Due to the nature of traffic capture, you could double, triple, or even quadruple the amount of traffic being mirrored across the network, and much of it will be redundant. Alert Logic captures pod-pod traffic, in/out pod eth0, and in/out host eth0, but not intrapod or intrahost traffic. This question is a worthy consideration when deciding whether to use agent-based IDS on container workers, as it can degrade network performance or increase IDS packet drop rate.
Note: In the case of Istio, Alert Logic turns on loopback on the pod and disables the pod's eth0 capture. In this case, Alert Logic does monitor intrapod traffic but not intrahost traffic.
-
Does Alert Logic support the inclusion of the Agent Container on deployment configurations, since the containers will rapidly be spun up and down?
Only one instance of Agent Container is needed per node/host. The agent will monitor the node instance for other containers going up and down to attach to their network interfaces and log streams.

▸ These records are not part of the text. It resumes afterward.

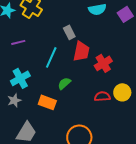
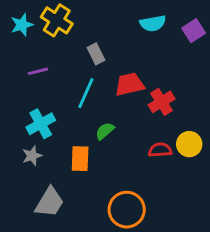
gray rectangle: (69, 32) -> (96, 54), moved
red trapezoid: (81, 51) -> (130, 84), turned -115
orange rectangle: (47, 102) -> (80, 159), turned 72

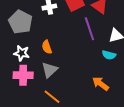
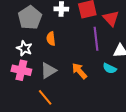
orange semicircle: (47, 47) -> (51, 39), moved
orange arrow: (101, 84) -> (79, 71), moved

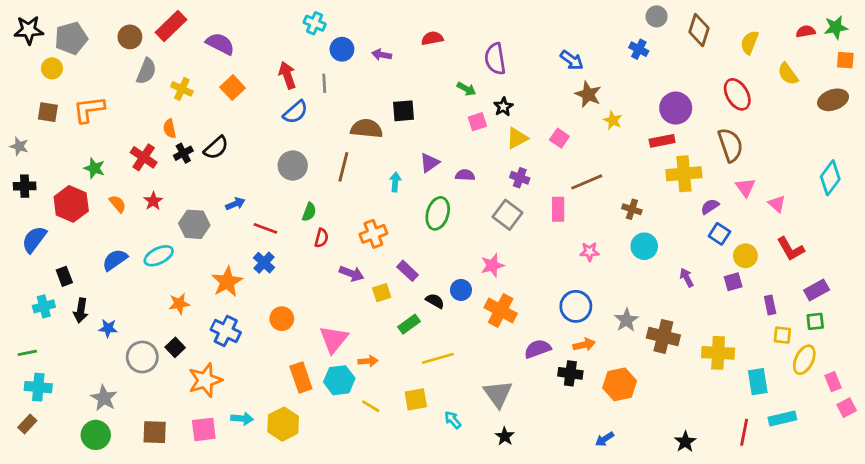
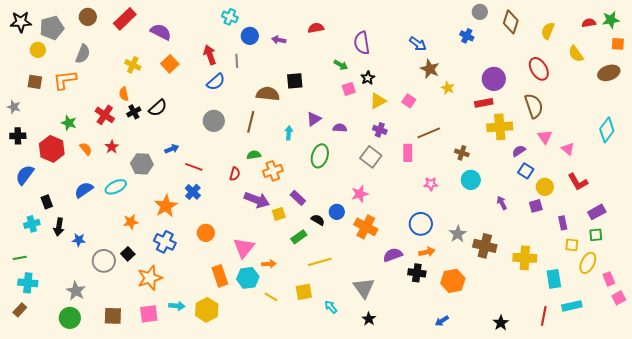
brown circle: (130, 37) -> (88, 17), moved
gray semicircle: (146, 71) -> (83, 54), moved
green semicircle: (309, 212) -> (254, 155), moved, turned -120
purple arrow: (352, 274) -> (257, 200), size x1.4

Therefore, node/host deployment templates should include an Alert Logic Agent Container (a daemonset takes care of this on Kubernetes), but individual tasks or pods do not need the agent.
-
Why does the Fargate container agent require fluentbit to operate?
The fluentbit sidecar is used to convert logs from the default format (fluentbit/fluentd) into the format used by the Alert Logic agent, which is syslog over TCP. It is also useful for routing logs to multiple destinations, such as Alert Logic and CloudWatch.